As soon I saw that this was a homeopathic treatment, I convinced my wife that we needed to buy a proper teething pain relief. We bought some teething gel, with some well-tested analgesic and antiseptic compounds in it to treat the gums directly, as well as some general pain relieving medicines. And this, to me, demonstrates the crux of the issue: if we’d persisted with the homeopathic treatment, then we would have delayed using the more reliable teething gel and could have caused our son a few nights of needlessly heightened pain.

My wife, bearing in mind the gushing anecdotes about the efficacy of this treatment, suggested we could use them alongside the proven analgesics, thereby nullifying my argument about delaying proper treatment. There’s no harm in it and if the homeopathic granules did work, then that’d be a bonus! After all, our first priority is to provide some respite for our child.

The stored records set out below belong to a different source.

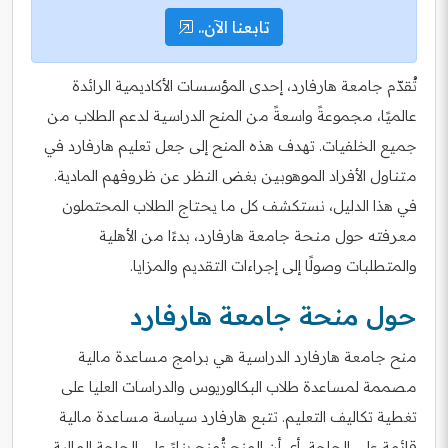
تابعنا الآن..
تُقدّم جامعة هارفارد، إحدى المؤسسات الأكاديمية الرائدة
عالميًا، مجموعةً واسعةً من المنح الدراسية لدعم الطلاب من
جميع الخلفيات. تهدف هذه المنح إلى جعل تعليم هارفارد في
متناول الأفراد الموهوبين بغض النظر عن ظروفهم المادية.
في هذا الدليل، نستكشف كل ما يحتاج الطلاب المحتملون
معرفته حول منحة جامعة هارفارد، بدءًا من الأهلية
والمتطلبات وصولًا إلى إجراءات التقديم والمزايا.
حول منحة جامعة هارفارد
منح جامعة هارفارد الدراسية هي برامج مساعدة مالية
مصممة لمساعدة طلاب البكالوريوس والدراسات العليا على
تغطية تكاليف التعليم. تتبع هارفارد سياسة مساعدة مالية
قائمة على الحاجة، أي أن المنح تُمنح بناءً على الحاجة المالية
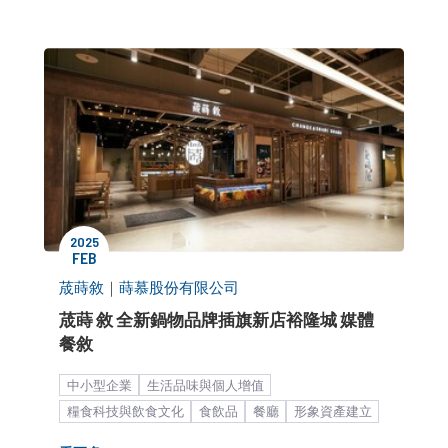
公關顧問解決方案
客製化服務
品牌媒體溝通
新聞稿
媒體小聚／餐敘
2025
FEB
荿蒔敘
｜
蒔慕股份有限公司
荿蒔 敘 全新鍋物品牌插旗新店裕隆城 媒體
餐敘
中小型企業
生活品味與個人增值
糧食科技與飲食文化
食飲品
餐廳
形象資產建立
形象資產累積
品牌知名度提升
媒體關係經營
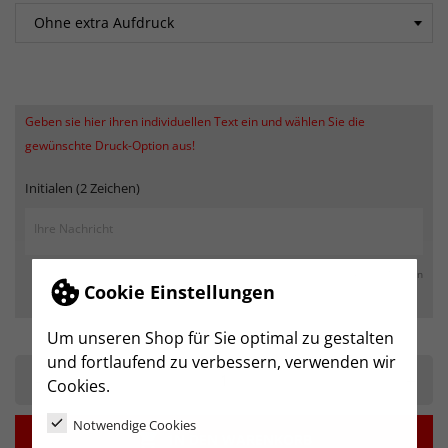
Geben sie hier ihren individuellen Text ein und wählen Sie die
gewünschte Druck-Option aus!
Initialen (2 Zeichen)
max. 250 Zeichen
Cookie Einstellungen
Um unseren Shop für Sie optimal zu gestalten
und fortlaufend zu verbessern, verwenden wir
-
+
Cookies.
Notwendige Cookies

IN DEN WARENKORB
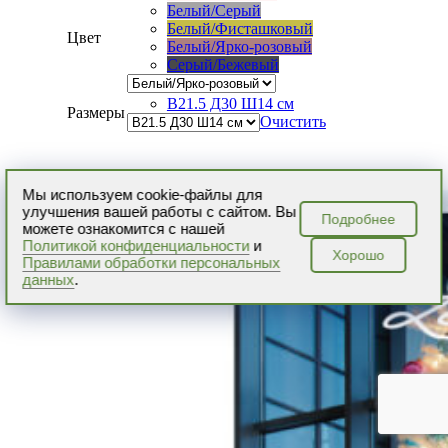
Белый/Серый
Белый/Фисташковый
Цвет
Белый/Ярко-розовый
Серый/Бежевый
В21.5 Д30 Ш14 см
Размеры
Очистить
Мы используем cookie-файлы для
улучшения вашей работы с сайтом. Вы
Подробнее
можете ознакомится с нашей
Политикой конфиденциальности
и
Хорошо
Правилами обработки персональных
данных
.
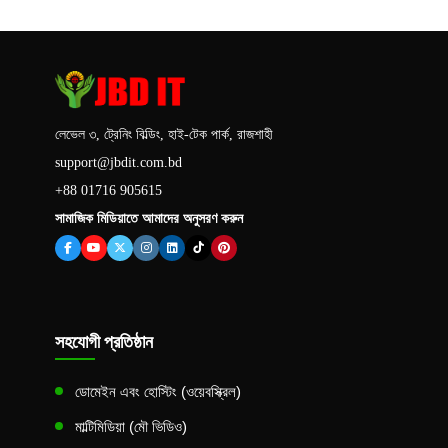
লেভেল ৩, ট্রেনিং বিল্ডিং, হাই-টেক পার্ক, রাজশাহী
support@jbdit.com.bd
+88 01716 905615
সামাজিক মিডিয়াতে আমাদের অনুসরণ করুন
সহযোগী প্রতিষ্ঠান
ডোমেইন এবং হোস্টিং (ওয়েবস্ক্রিল)
মাল্টিমিডিয়া (মৌ ভিডিও)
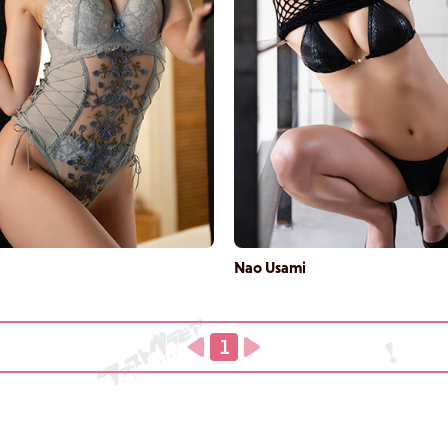
Nao Usami
1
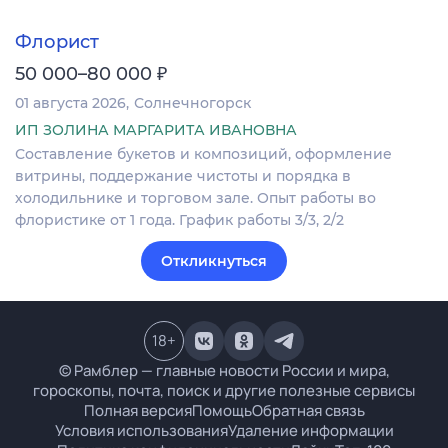
Флорист
₽
50 000–80 000
01 августа 2026
Солнечногорск
ИП ЗОЛИНА МАРГАРИТА ИВАНОВНА
Составление букетов и композиций, оформление
витрины, поддержание чистоты и порядка в
холодильнике и торговом зале. Опыт работы во
флористике от 1 года. График работы 3/3, 2/2
Откликнуться
18
+
© Рамблер — главные новости России и мира,
гороскопы, почта, поиск и другие полезные сервисы
Полная версия
Помощь
Обратная связь
Условия использования
Удаление информации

But this still made me uncomfortable for a number of reasons. First, as a subscriber to evidence-based decision-making, I was fundamentally uncomfortable with adding credence to this type of healthcare. I did not want to be part of the community that perpetuates this approach - the pain may have been alleviated independently of the homeopathic treatment but our friends could still have given us a ‘told-you-so’ nod.

In a wider context, I believe it to be utterly wrong that companies sell and profit from pseudoscientific approaches, given the concerns with these remedies outlined here and elsewhere. Any backing we gave it, either by buying more or telling our friends to give it a go, would fuel this industry and lend weight to its wide availability in pharmacies and through publicly funded health services. It would have cost us more money too, and this additional financial burden may force others to choose between effective and ineffective remedies - something that could be avoided by only making effective treatments available.

Lastly, all of the previous points relate to giving legitimacy to an unfounded treatment for teething pain, but homeopaths and their supporters often make erroneous generalisations about the efficacy of homeopathy. Proponents use their selected ‘evidence’ for homeopathic treatment of one condition to argue, ‘hey, homeopathy works!’, and so seamlessly advocate all manner of dilutions to treat every ailment going. This is as ludicrous as suggesting that just because one drug can successfully treat one type of viral infection, ‘hey, drugs work!’, and so we can use all manner of drugs for all types of infections, without showing individual therapies work.

This last point is particularly dangerous when it comes to treating extremely serious and potentially fatal diseases, such as malaria, HIV/AIDS and cancer. Any credibility people see in homeopathic treatment for one disorder may spill over to influence their decision in treating another disorder, with potentially dire consequences.

I may be getting ahead of myself, but I think I’ll get off this bandwagon while I can.


This post is a re-working of a version originally posted at The Skeptical Dad.